:: DESCRIPTION OF THE TASK ::
Your answer must be an exact copy of the listing that follows, with all pictures omitted.

:: DATA SUPPLIED ::

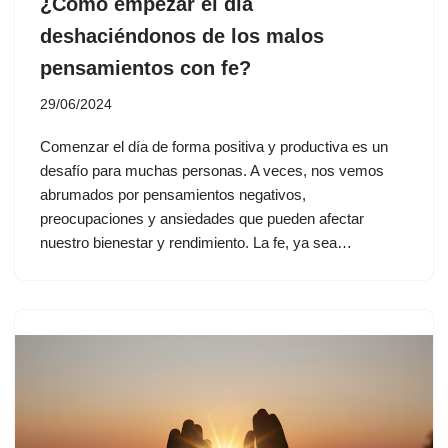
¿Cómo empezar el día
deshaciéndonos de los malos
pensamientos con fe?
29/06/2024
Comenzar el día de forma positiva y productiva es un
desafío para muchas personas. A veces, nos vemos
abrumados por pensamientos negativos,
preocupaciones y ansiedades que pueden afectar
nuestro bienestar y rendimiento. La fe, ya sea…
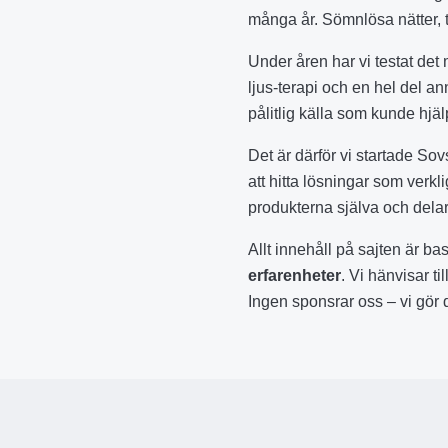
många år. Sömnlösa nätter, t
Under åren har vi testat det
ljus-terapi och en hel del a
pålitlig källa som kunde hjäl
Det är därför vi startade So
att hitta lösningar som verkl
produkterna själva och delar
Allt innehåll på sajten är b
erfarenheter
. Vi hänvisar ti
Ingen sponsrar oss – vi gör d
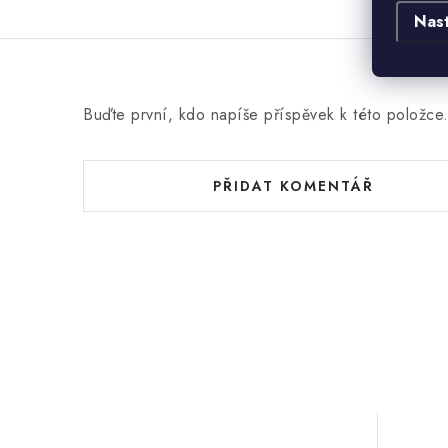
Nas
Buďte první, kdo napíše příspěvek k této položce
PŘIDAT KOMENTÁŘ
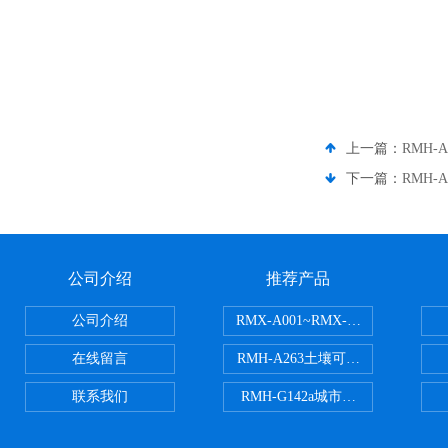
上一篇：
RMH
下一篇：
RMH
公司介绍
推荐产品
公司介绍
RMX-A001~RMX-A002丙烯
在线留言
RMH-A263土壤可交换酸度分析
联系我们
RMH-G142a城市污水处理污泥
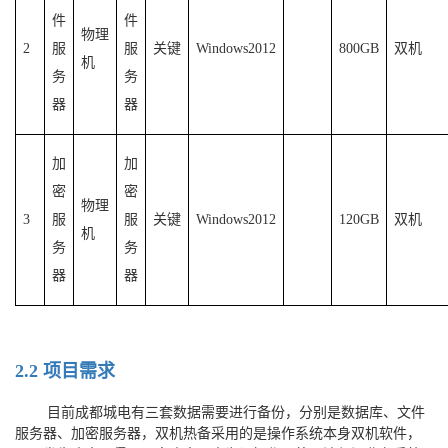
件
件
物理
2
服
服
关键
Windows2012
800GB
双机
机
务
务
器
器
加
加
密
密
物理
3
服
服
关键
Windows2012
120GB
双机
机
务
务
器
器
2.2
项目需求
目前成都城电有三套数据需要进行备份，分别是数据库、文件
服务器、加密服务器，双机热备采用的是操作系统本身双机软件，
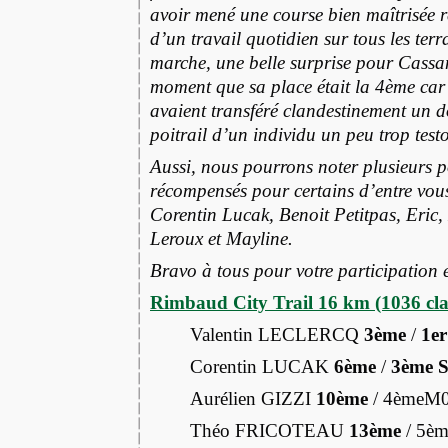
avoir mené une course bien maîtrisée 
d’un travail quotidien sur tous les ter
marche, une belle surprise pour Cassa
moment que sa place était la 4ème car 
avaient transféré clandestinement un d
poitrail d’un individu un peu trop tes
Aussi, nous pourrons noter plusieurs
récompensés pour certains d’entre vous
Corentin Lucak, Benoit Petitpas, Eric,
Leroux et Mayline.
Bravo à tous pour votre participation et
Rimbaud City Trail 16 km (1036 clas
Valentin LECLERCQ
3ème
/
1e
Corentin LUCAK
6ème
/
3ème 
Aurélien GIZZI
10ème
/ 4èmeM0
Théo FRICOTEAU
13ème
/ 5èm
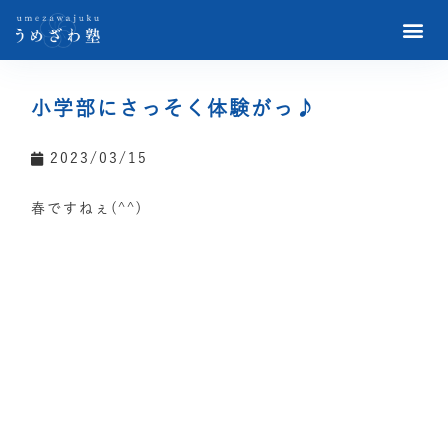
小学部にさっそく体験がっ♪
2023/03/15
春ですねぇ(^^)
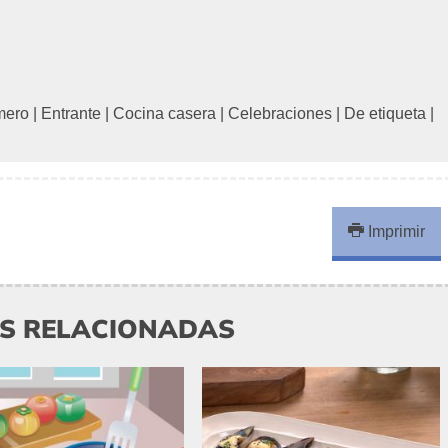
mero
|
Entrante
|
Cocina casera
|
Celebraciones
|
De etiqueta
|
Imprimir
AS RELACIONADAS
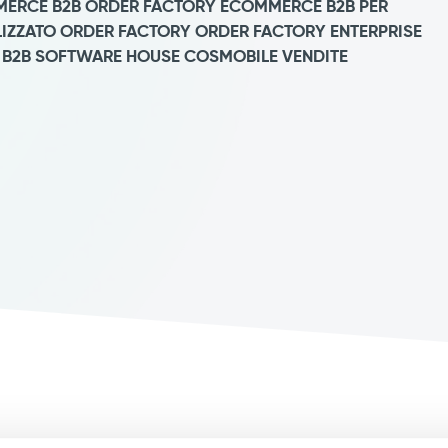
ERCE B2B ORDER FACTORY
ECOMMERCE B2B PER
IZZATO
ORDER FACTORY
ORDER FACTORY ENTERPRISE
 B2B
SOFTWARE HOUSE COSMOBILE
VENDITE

:: ANSWER FOR THE TASK ::
¿Cómo empezar el día
deshaciéndonos de los malos
pensamientos con fe?
29/06/2024
Comenzar el día de forma positiva y productiva es un
desafío para muchas personas. A veces, nos vemos
abrumados por pensamientos negativos,
preocupaciones y ansiedades que pueden afectar
nuestro bienestar y rendimiento. La fe, ya sea…
många år. Sömnlösa nätter, t
Under åren har vi testat det
ljus-terapi och en hel del a
pålitlig källa som kunde hjäl
Det är därför vi startade So
att hitta lösningar som verkl
produkterna själva och delar
Allt innehåll på sajten är b
erfarenheter
. Vi hänvisar ti
Ingen sponsrar oss – vi gör d
Nas
Buďte první, kdo napíše příspěvek k této položce
PŘIDAT KOMENTÁŘ
上一篇：
RMH
下一篇：
RMH
公司介绍
推荐产品
公司介绍
RMX-A001~RMX-A002丙烯
在线留言
RMH-A263土壤可交换酸度分析
联系我们
RMH-G142a城市污水处理污泥
件
件
物理
2
服
服
关键
Windows2012
800GB
双机
机
务
务
器
器
加
加
密
密
物理
3
服
服
关键
Windows2012
120GB
双机
机
务
务
器
器
2.2
项目需求
目前成都城电有三套数据需要进行备份，分别是数据库、文件
服务器、加密服务器，双机热备采用的是操作系统本身双机软件，
avoir mené une course bien maîtrisée 
d’un travail quotidien sur tous les ter
marche, une belle surprise pour Cassa
moment que sa place était la 4ème car 
avaient transféré clandestinement un d
poitrail d’un individu un peu trop tes
Aussi, nous pourrons noter plusieurs
récompensés pour certains d’entre vous
Corentin Lucak, Benoit Petitpas, Eric,
Leroux et Mayline.
Bravo à tous pour votre participation et
Rimbaud City Trail 16 km (1036 clas
Valentin LECLERCQ
3ème
/
1e
Corentin LUCAK
6ème
/
3ème 
Aurélien GIZZI
10ème
/ 4èmeM0
Théo FRICOTEAU
13ème
/ 5èm
小学部にさっそく体験がっ♪
2023/03/15
春ですねぇ(^^)
mero
|
Entrante
|
Cocina casera
|
Celebraciones
|
De etiqueta
|
Imprimir
AS RELACIONADAS
ERCE B2B ORDER FACTORY
ECOMMERCE B2B PER
IZZATO
ORDER FACTORY
ORDER FACTORY ENTERPRISE
 B2B
SOFTWARE HOUSE COSMOBILE
VENDITE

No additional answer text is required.